» **YOUR OBJECTIVE**
Starting at the line that contains "For every named target in this 1732×2156" and ending at the line that contains "Sitemap (384, 2078)", the lines below are to be given again exactly, with nothing added.
*** RECORDS SUPPLIED ***
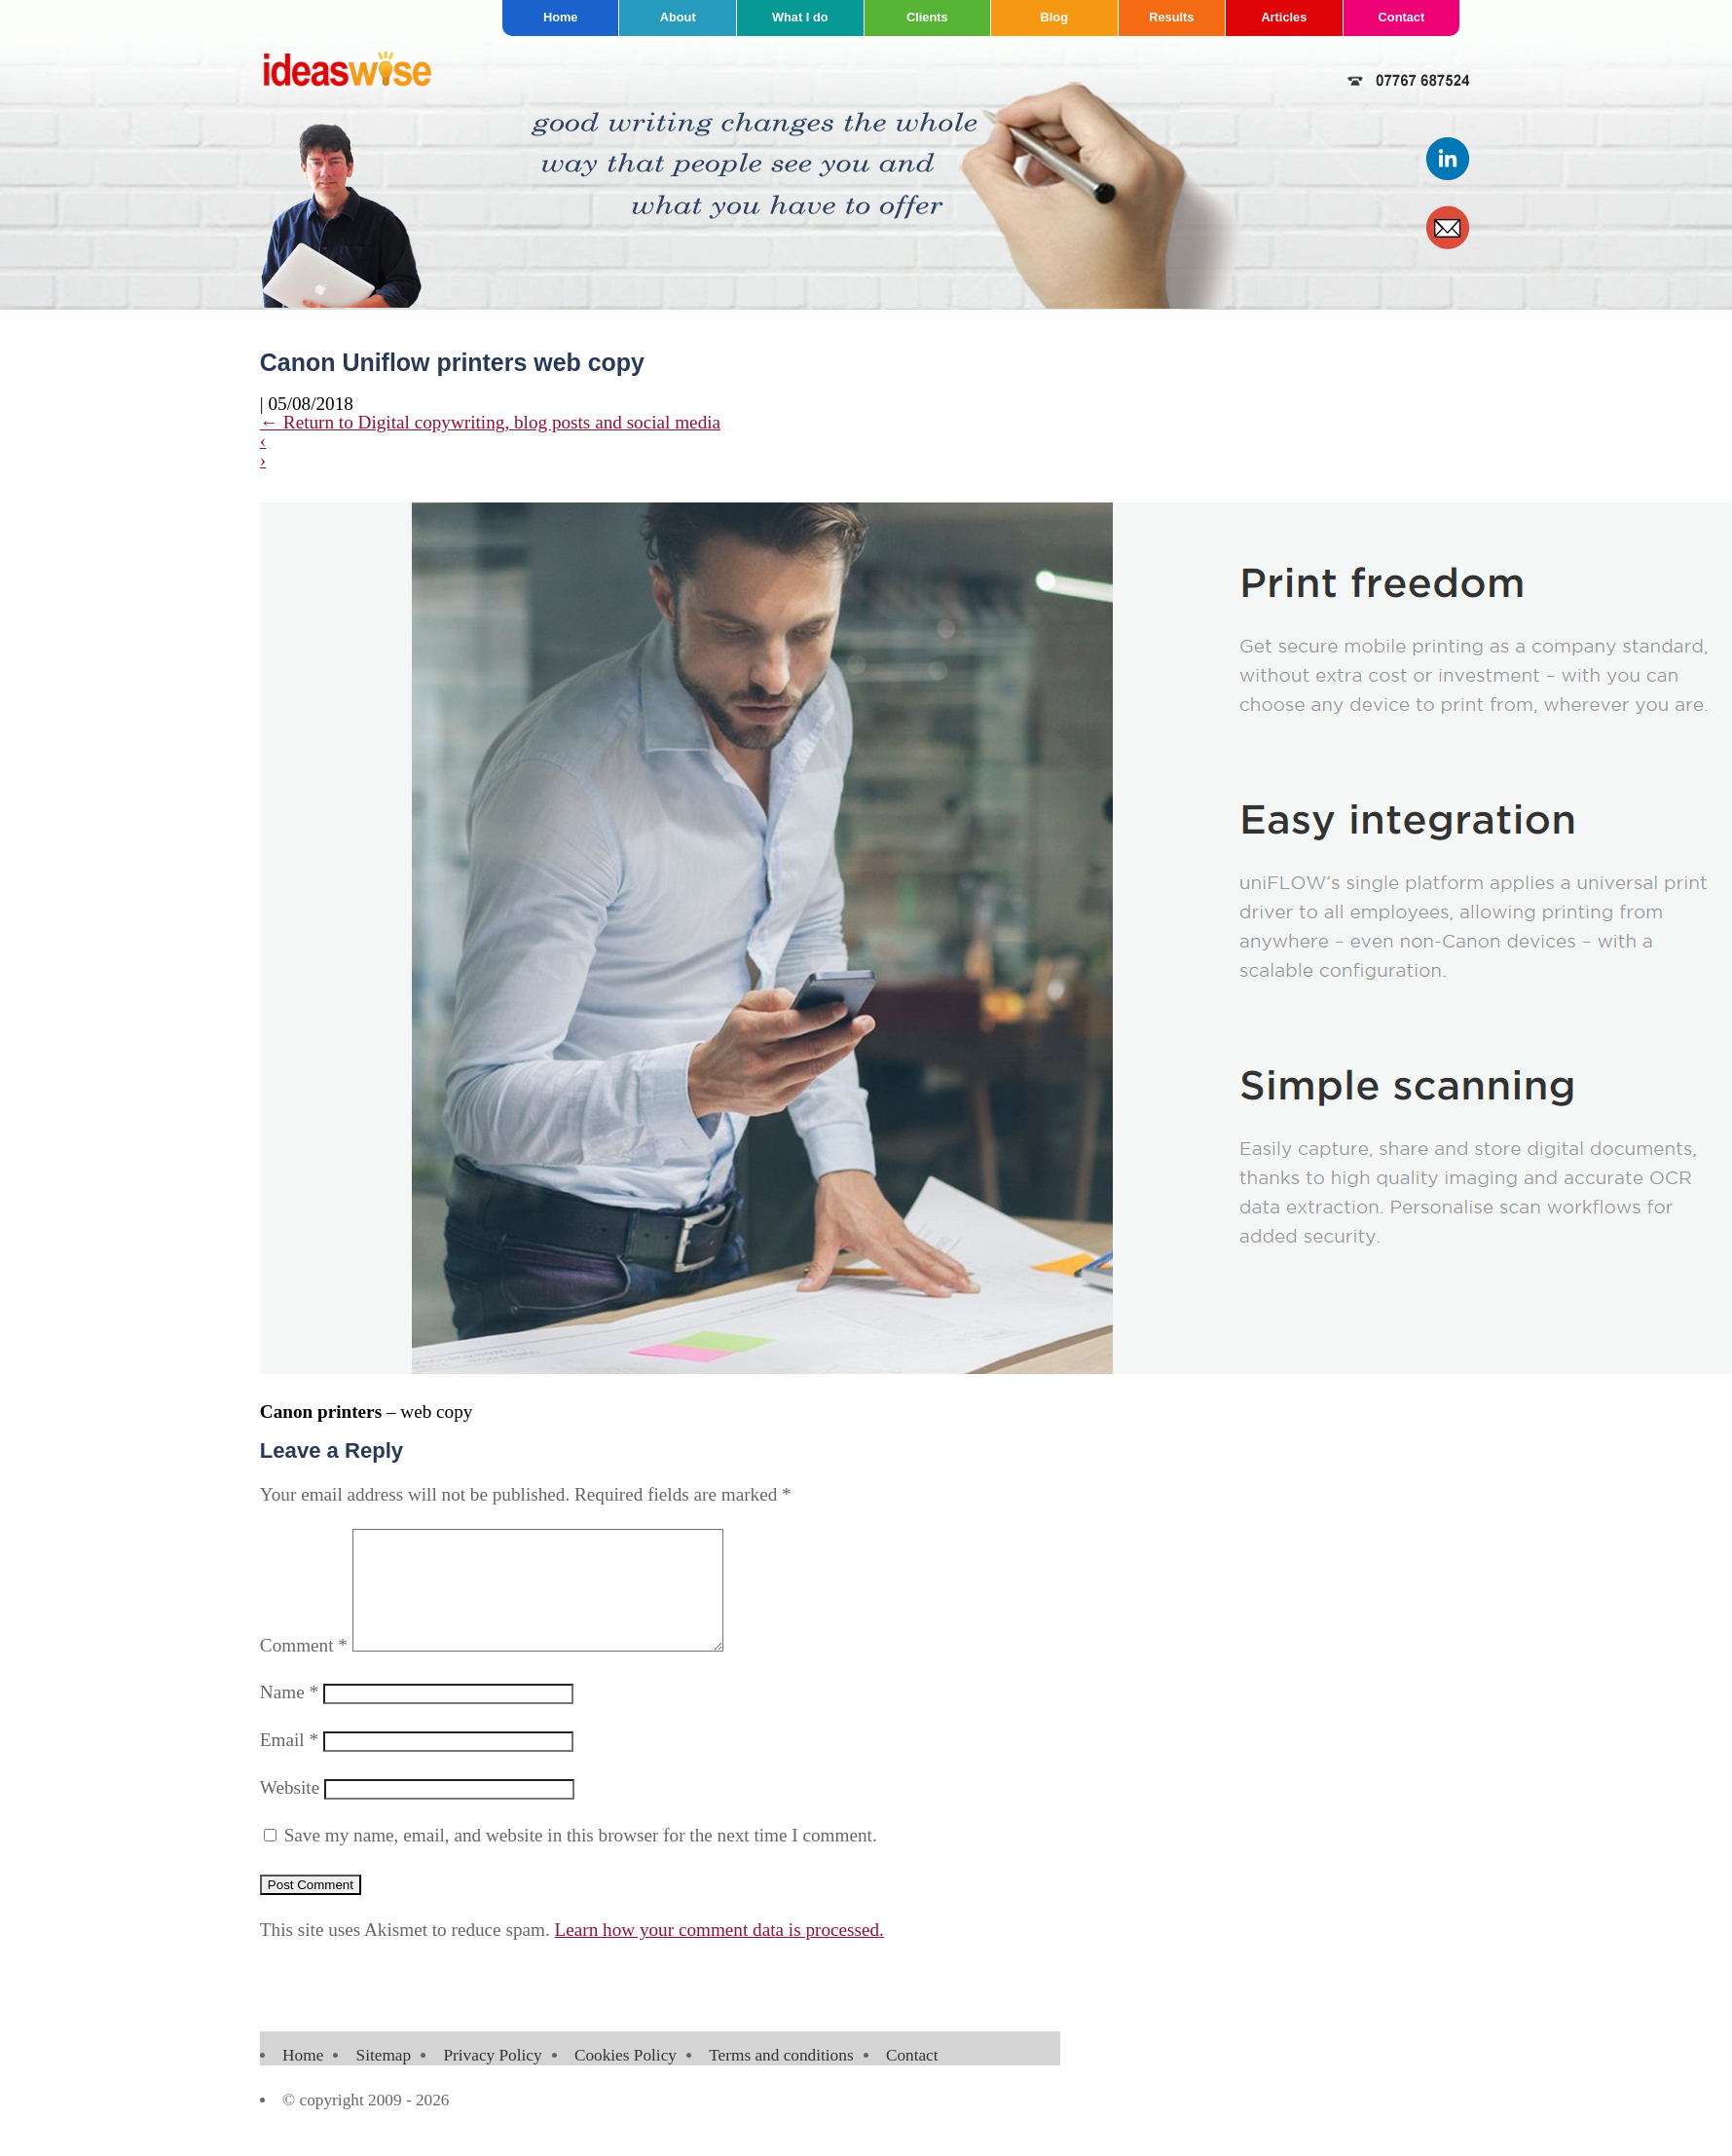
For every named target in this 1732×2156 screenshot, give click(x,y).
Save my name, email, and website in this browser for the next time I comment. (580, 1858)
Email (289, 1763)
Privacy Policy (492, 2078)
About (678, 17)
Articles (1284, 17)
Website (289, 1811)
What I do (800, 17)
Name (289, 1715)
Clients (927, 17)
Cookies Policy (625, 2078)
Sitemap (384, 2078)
*** End of RECORDS SUPPLIED ***
*** RECORDS SUPPLIED ***
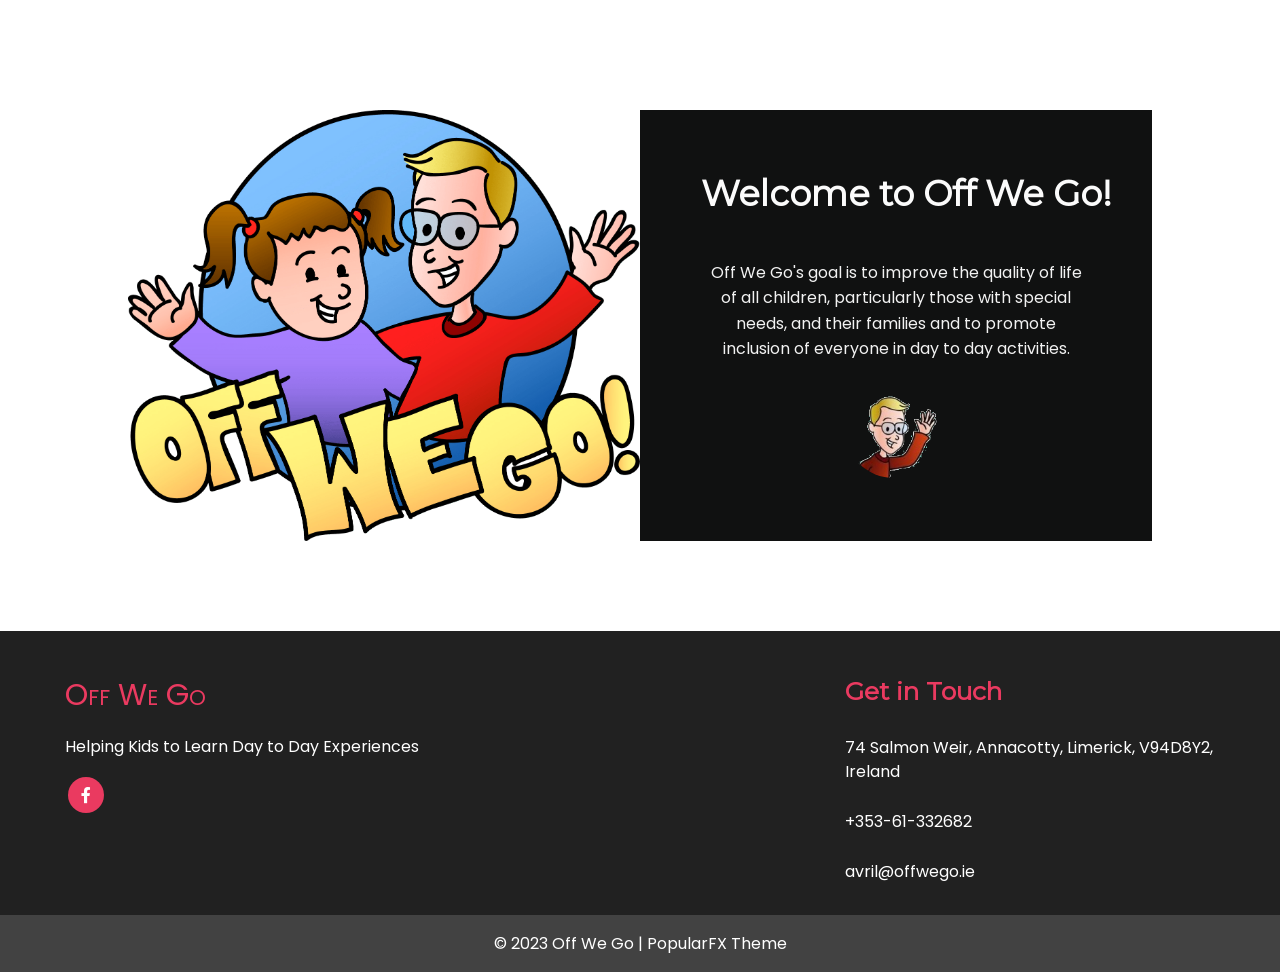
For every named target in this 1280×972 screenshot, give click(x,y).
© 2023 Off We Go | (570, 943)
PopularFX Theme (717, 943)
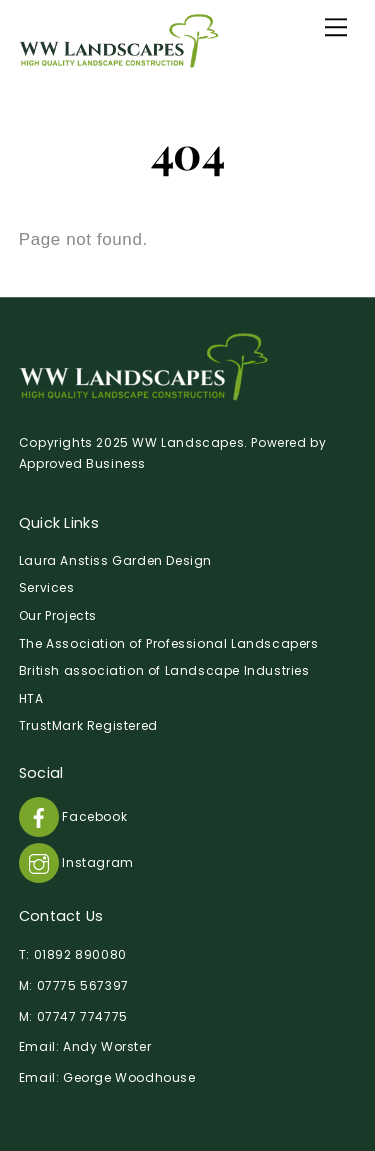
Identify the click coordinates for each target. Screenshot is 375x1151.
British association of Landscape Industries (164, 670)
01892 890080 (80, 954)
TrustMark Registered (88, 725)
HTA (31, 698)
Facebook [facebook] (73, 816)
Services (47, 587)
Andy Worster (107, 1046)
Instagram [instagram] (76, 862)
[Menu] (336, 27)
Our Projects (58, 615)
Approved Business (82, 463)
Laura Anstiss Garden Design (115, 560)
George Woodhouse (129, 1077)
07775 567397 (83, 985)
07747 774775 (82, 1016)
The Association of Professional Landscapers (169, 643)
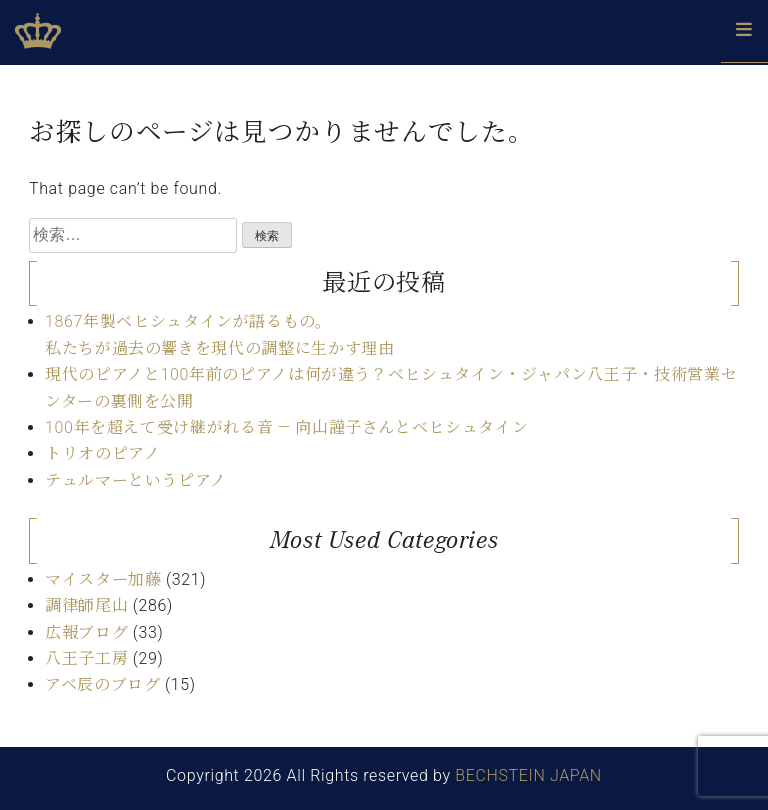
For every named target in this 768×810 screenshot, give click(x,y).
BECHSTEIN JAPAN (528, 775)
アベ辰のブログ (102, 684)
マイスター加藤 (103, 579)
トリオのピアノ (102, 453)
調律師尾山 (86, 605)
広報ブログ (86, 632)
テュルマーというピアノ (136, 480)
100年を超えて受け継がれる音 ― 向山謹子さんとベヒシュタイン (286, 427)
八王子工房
*** End of RECORDS SUPPLIED ***
*** RECORDS SUPPLIED ***
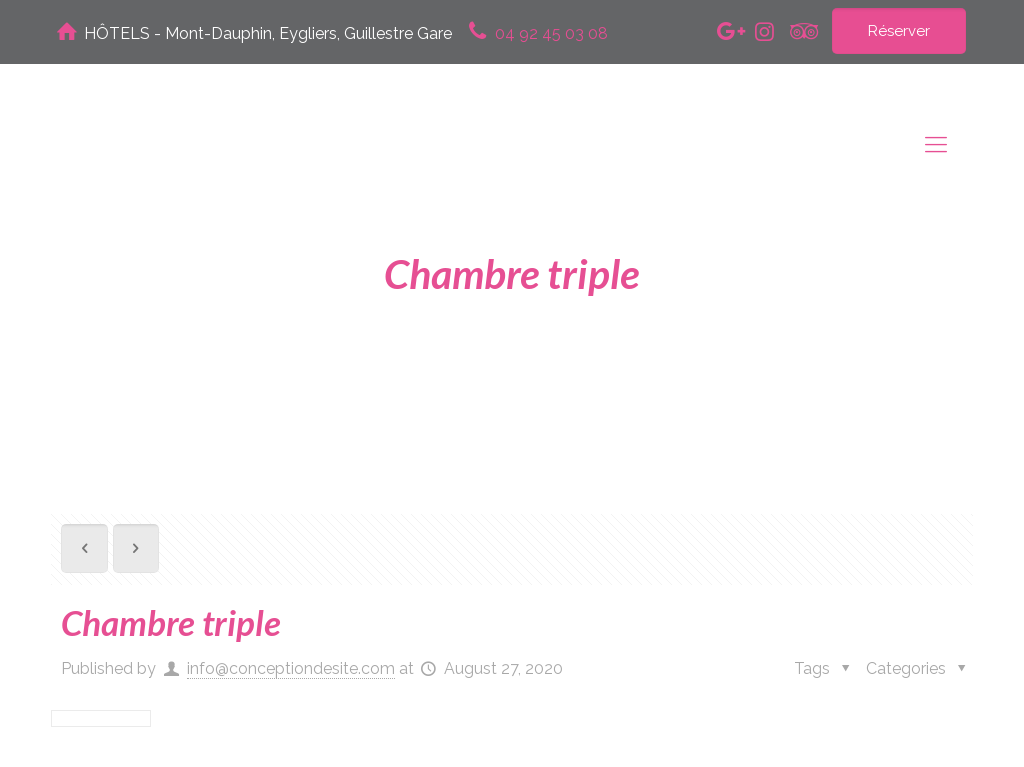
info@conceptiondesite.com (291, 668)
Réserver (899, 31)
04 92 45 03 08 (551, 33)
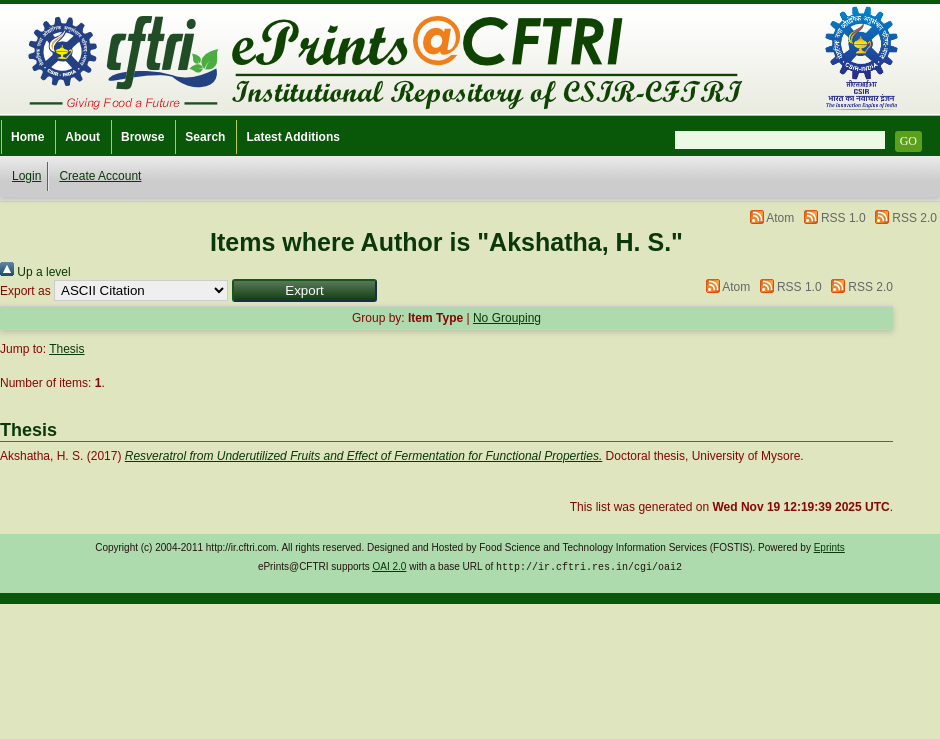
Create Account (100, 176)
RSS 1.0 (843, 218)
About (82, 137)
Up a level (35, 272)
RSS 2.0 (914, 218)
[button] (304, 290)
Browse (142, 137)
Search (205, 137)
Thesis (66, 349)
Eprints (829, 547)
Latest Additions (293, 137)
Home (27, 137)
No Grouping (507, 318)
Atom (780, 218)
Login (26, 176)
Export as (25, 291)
*** End of RECORDS SUPPLIED ***
» **TASK SOLUTION**
For every named target in this 1732×2156 screenshot, give click(x,y).
Save my name, email, and website in this browser for the next time I comment. (580, 1858)
Email (289, 1763)
Privacy Policy (492, 2078)
About (678, 17)
Articles (1284, 17)
Website (289, 1811)
What I do (800, 17)
Name (289, 1715)
Clients (927, 17)
Cookies Policy (625, 2078)
Sitemap (384, 2078)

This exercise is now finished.